The year ended as it had progressed in Congress: Little was accomplished and little that was done was left certain. Before the 113th Congress left town for the holidays, it managed to pass a bill to renew four tax provisions directly impacting restaurant operations—but the renewal is only a temporary fix. The provisions—commonly known as “tax extenders”—were renewed only for 2014 and expired at year’s end. Historically, Congress has easily renewed tax extenders with little fanfare, but dysfunction and gridlock over the past two years put renewal on the back burner until the final days of business for both houses of Congress.

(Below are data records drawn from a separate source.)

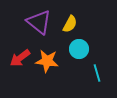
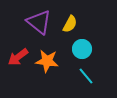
cyan circle: moved 3 px right
red arrow: moved 2 px left, 1 px up
cyan line: moved 11 px left, 3 px down; rotated 24 degrees counterclockwise
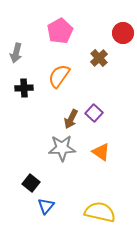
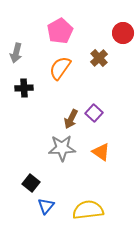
orange semicircle: moved 1 px right, 8 px up
yellow semicircle: moved 12 px left, 2 px up; rotated 20 degrees counterclockwise
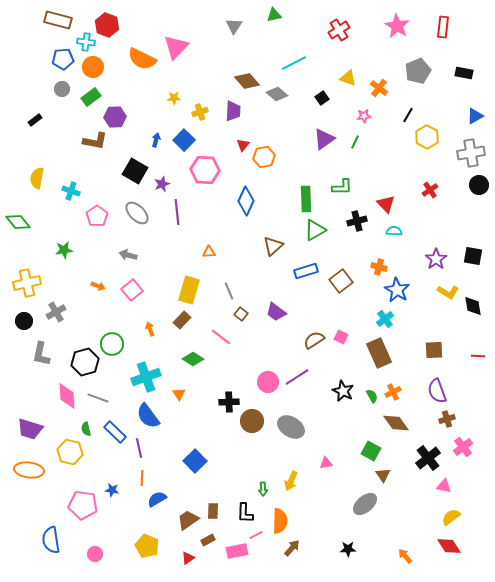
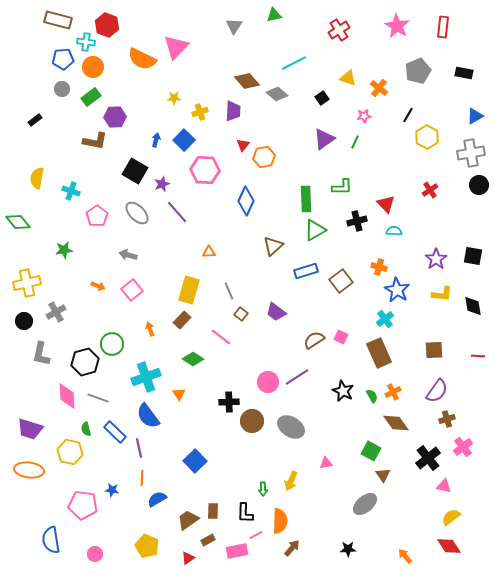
purple line at (177, 212): rotated 35 degrees counterclockwise
yellow L-shape at (448, 292): moved 6 px left, 2 px down; rotated 25 degrees counterclockwise
purple semicircle at (437, 391): rotated 125 degrees counterclockwise
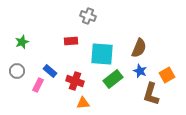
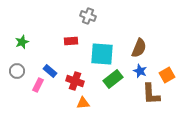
brown L-shape: rotated 20 degrees counterclockwise
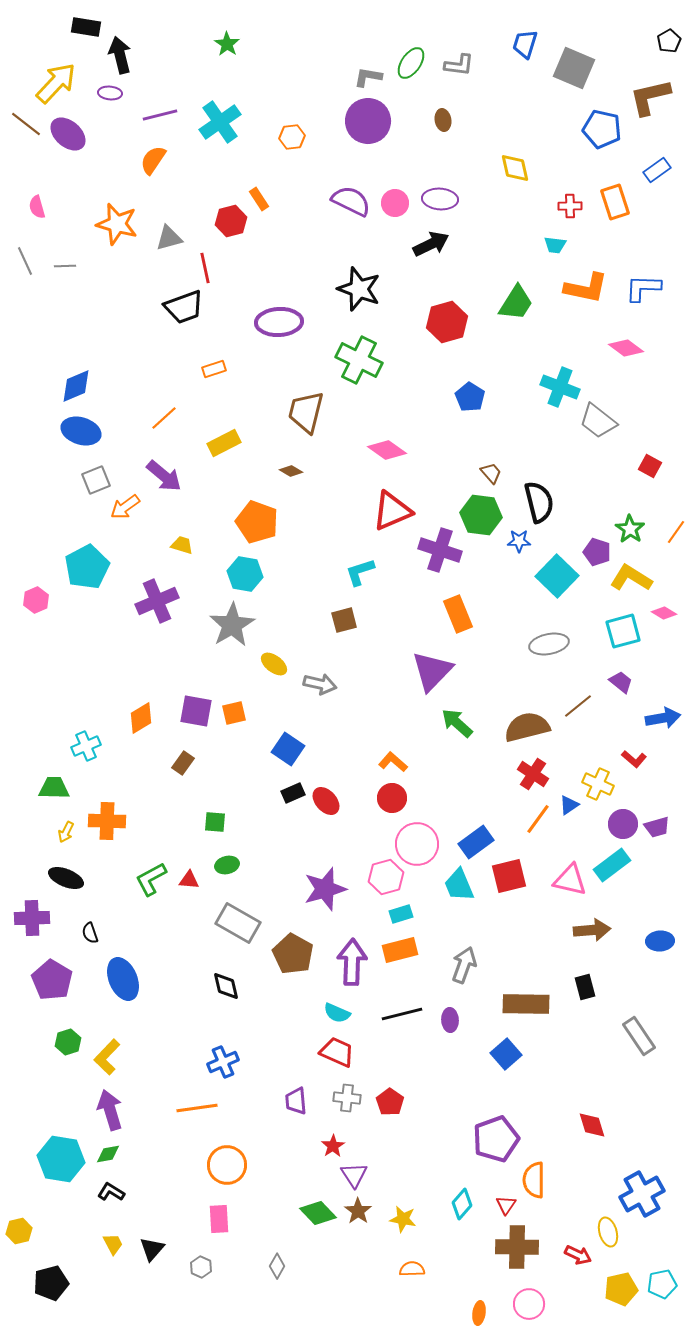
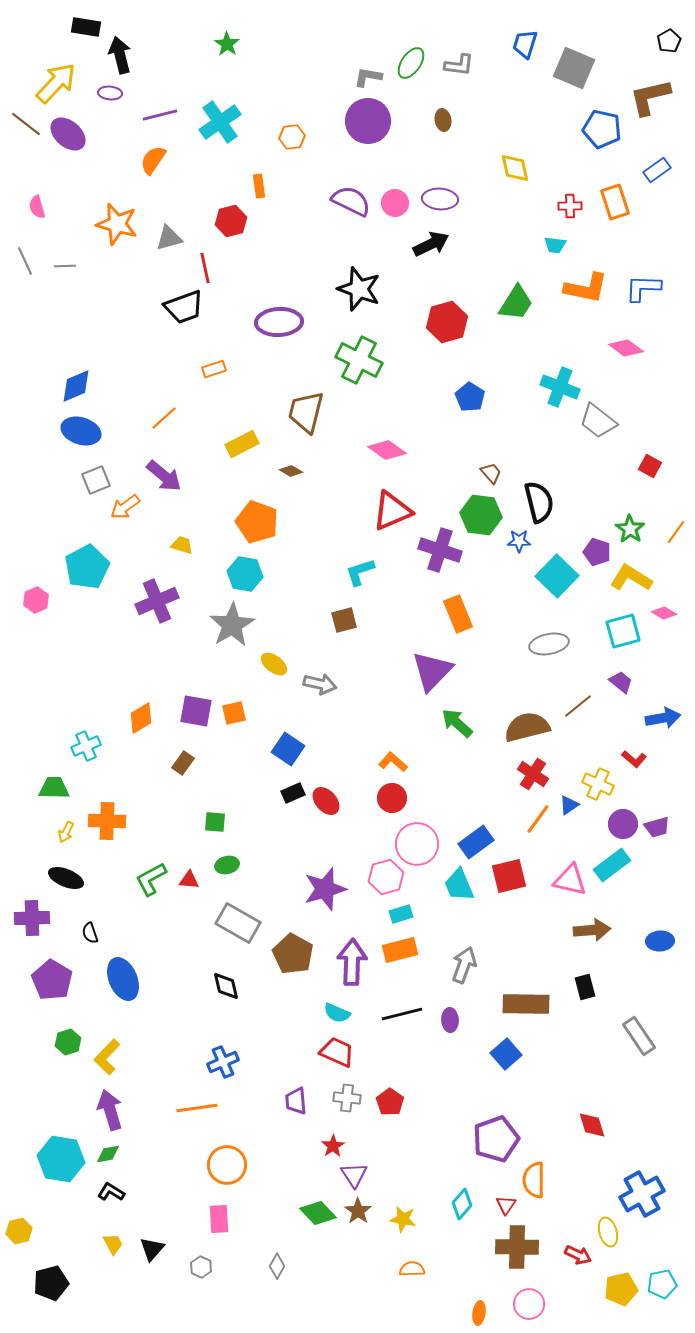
orange rectangle at (259, 199): moved 13 px up; rotated 25 degrees clockwise
yellow rectangle at (224, 443): moved 18 px right, 1 px down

The National Restaurant Association was among those left wondering about more permanent solutions. “While we are relieved by the Senate’s action and Congress’ decision to retroactively renew these key tax extenders and appreciate the members of Congress who secured this outcome, a return to the uncertainty surrounding taxes that has persisted over the past year is unfortunately only weeks away,” said Scott DeFife, the association’s executive v.p.-policy and government affairs. “This uncertainty is causing restaurateurs across the country to postpone decisions that would help them expand their business and create jobs.”

Included in the bill were four of the NRA’s tax priorities: 

  • 15-year depreciation schedule: This allows restaurant operators to depreciate the cost of certain renovations, improvements and new construction over 15 years. If the bill had not passed, any projects launched in 2014 would have been depreciated over 39.5 years.   
  • Work Opportunity Tax Credit: Businesses will be able to claim tax credits of $2,400-$5,600 for hiring employees from demographic groups who historically have a hard time finding employment.
  • Enhanced charitable food donation: All restaurants can utilize this deduction to help offset some of the costs of storing and transporting food they’re donating to charity. 
  • Section 179 expensing: Restaurants and other businesses can qualify for up to $500,000 in new deductions if they financed less than $2 million worth of new or used business equipment, software and qualified real property in 2014. Without the renewal, the deduction would have been capped at $25,000.

Legislation to permanently extend these provisions is among the NRA’s top advocacy priorities for 2015.